Another conformance question... This time fputs().
David Schultz
das at FreeBSD.ORG
Tue Mar 2 08:54:13 PST 2004
On Tue, Mar 02, 2004, Jordan K. Hubbard wrote:
> That gives us this behavior for our little test program:
>
> errno = 13, rc = -1
> fwrite errno = 13, rc = 0
>
> In both cases, we get EACCES for fputs() or fwrite() attempts on a
> read-only file pointer pointing to a read-only device, something we'd
> expect to get "permission denied" for I think.
Nice catch. I think the wording of POSIX suggests that the error
code is supposed to be EBADF, which is returned if ``the file
descriptor [...] is not a valid file descriptor for writing.''
Although you could argue that the standard is wrong, Linux and
Solaris return EBADF, so we probably should, too.
(By the way, there are a few other cantwrite() calls in libc that
probably have the same bug.)
> In the case where we
> open the fp for write access, the FreeBSD behavior is unchanged:
>
> errno = 19, rc = 0
> fwrite errno = 0, rc = 18
>
> Which gives us ENODEV for the fputs(3) and no error for the fwrite(3).

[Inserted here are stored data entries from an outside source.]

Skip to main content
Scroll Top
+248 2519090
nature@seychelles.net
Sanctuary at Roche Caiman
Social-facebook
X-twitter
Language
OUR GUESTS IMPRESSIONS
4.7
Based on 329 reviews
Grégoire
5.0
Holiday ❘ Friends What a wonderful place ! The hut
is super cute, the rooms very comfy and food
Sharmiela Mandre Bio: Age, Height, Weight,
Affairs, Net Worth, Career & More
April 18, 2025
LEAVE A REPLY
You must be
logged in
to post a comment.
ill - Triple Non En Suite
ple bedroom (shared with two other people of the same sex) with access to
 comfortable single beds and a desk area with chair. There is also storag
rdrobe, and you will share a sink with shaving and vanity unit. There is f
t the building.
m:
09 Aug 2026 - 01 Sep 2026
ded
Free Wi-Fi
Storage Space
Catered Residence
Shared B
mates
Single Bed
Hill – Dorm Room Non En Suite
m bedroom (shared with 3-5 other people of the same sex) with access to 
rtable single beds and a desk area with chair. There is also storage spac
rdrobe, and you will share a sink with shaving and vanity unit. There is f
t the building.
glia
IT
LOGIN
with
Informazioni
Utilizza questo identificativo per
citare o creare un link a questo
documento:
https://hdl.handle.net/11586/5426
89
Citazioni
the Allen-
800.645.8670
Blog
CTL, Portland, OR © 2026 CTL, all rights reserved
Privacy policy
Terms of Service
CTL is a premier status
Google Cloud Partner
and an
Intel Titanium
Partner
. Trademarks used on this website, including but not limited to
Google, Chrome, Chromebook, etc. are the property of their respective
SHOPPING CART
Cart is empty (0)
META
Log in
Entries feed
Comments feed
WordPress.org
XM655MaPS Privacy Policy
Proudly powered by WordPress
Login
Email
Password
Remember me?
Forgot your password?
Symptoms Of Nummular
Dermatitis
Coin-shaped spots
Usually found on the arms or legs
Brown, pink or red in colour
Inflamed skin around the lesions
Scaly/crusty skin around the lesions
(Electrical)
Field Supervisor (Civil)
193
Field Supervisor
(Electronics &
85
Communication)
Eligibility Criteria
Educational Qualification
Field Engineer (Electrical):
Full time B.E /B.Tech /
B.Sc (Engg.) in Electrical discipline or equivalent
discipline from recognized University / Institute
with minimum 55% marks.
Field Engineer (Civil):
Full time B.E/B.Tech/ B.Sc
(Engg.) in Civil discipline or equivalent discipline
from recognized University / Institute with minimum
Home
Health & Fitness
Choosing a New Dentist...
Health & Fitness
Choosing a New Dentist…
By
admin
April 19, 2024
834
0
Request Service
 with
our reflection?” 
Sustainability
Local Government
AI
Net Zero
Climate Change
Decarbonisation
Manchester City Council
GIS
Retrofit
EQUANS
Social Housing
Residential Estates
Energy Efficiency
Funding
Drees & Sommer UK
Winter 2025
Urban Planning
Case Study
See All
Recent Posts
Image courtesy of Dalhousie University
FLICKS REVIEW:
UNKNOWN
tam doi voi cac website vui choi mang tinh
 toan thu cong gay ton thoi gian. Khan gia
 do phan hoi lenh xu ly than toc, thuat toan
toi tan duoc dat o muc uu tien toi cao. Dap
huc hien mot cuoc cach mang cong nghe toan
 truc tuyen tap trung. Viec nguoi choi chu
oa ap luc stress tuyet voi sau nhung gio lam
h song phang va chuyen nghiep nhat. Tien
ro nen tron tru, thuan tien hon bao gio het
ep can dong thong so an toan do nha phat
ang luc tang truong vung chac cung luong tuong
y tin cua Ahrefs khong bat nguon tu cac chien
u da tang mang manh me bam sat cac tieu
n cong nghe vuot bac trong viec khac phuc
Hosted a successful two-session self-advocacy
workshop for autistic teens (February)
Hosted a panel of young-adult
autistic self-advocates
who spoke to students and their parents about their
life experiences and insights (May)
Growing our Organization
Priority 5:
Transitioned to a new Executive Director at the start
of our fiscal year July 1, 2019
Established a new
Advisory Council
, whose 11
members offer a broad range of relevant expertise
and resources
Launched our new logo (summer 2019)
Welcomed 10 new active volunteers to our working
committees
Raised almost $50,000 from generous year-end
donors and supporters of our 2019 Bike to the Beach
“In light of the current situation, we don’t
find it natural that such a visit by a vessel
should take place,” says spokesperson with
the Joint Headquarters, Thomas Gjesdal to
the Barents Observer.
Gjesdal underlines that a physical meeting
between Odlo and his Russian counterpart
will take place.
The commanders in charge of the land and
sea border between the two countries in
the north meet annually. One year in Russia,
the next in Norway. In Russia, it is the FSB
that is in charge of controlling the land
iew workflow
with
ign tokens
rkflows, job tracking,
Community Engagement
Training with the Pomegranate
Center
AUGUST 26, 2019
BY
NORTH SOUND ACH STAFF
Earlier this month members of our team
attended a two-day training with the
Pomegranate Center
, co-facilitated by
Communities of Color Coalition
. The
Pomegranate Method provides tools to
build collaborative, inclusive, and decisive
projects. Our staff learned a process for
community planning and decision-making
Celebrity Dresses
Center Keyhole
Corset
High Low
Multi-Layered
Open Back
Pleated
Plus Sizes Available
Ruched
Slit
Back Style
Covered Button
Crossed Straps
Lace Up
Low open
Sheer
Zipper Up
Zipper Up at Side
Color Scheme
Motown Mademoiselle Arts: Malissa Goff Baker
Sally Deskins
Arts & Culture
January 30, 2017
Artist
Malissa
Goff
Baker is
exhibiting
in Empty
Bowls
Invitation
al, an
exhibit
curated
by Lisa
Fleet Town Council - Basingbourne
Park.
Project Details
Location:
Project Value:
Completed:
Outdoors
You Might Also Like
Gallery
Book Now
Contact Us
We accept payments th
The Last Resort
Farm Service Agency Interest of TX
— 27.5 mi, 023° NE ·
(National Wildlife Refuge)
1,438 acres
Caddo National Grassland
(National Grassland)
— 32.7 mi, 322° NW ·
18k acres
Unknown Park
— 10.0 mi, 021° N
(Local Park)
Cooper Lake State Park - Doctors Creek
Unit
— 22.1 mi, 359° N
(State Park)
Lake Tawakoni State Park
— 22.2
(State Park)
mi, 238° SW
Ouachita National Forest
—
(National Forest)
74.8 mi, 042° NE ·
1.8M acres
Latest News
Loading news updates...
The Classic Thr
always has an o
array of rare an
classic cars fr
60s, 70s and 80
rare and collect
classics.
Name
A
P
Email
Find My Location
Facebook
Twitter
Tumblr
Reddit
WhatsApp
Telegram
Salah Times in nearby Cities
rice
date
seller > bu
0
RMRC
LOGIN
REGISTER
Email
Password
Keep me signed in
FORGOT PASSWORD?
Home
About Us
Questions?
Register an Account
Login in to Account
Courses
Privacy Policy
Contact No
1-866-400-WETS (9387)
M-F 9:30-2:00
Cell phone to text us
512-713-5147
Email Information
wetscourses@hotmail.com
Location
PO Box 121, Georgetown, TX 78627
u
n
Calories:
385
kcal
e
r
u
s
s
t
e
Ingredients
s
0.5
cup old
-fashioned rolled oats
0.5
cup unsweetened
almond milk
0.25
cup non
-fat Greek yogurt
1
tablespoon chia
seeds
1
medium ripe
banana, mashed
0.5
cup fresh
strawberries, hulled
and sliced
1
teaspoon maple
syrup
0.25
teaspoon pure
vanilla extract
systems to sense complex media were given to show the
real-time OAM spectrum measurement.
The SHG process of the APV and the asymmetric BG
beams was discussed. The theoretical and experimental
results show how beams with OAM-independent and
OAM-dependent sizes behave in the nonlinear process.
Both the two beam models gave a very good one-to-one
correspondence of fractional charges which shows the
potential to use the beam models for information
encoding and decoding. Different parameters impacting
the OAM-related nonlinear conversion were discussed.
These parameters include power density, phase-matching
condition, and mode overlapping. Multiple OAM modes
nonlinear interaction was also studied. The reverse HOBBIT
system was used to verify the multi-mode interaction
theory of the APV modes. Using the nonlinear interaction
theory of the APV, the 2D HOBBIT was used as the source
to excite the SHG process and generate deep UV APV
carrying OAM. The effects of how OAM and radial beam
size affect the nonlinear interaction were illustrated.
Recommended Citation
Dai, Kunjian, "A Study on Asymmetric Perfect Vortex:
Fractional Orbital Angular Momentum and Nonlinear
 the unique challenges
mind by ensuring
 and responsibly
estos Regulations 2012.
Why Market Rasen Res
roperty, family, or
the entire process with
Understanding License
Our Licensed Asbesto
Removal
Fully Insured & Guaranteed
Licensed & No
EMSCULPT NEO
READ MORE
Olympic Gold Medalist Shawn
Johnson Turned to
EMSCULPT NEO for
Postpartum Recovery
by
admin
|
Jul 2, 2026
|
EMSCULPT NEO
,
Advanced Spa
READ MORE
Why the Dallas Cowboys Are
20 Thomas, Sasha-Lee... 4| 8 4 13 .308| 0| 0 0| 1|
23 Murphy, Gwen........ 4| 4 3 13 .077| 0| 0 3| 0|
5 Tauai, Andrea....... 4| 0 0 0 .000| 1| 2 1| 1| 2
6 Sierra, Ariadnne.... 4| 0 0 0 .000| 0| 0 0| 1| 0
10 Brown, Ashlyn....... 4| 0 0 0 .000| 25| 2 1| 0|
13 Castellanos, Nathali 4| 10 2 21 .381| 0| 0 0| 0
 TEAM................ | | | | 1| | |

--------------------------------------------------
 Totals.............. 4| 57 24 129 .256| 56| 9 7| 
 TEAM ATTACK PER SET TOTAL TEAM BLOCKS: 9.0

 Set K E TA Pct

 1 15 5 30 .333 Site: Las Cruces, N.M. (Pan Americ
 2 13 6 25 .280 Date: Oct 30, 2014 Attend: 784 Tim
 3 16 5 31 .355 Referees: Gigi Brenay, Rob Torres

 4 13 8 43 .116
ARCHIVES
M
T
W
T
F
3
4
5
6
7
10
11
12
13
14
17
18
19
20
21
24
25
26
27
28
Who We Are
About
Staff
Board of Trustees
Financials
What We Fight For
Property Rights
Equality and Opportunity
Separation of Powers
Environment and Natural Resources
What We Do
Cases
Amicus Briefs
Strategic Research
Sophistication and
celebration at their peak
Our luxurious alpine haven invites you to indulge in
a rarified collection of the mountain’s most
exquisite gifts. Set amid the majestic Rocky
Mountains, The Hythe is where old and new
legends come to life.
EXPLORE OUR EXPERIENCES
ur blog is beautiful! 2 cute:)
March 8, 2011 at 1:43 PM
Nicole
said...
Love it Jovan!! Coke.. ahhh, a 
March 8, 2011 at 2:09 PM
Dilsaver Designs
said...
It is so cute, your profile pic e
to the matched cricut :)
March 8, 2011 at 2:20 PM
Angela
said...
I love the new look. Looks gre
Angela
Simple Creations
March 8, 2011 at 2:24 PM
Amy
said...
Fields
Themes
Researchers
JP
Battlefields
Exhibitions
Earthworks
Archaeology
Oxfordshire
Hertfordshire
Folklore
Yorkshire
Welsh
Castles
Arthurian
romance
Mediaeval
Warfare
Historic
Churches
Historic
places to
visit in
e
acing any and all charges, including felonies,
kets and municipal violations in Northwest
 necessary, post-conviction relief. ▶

> I'm not sure why an error is returned at all in the fputs(3) case since
> it seems perfectly valid to write onto /dev/null and simply have the
> data be discarded, but that error is coming back from somewhere deeper
> of the bowels of stdio and has nothing to do with my proposed diff in
> any case. Red Hat Linux, interestingly enough, returns errno 25 in
> this case (ENOTTY)!
I'll bet the isatty() call in __smakebuf() is setting errno
because /dev/null doesn't support the relevant ioctl. Note that
rc=0 so libc is ignoring the error and completing the write, even
though it spuriously sets errno. In any case, you're right that
this is an unrelated bug.
> This is your libc. This is your libc on SUSv2*. Any questions?
ASCII stupid question, get a stupid ANSI.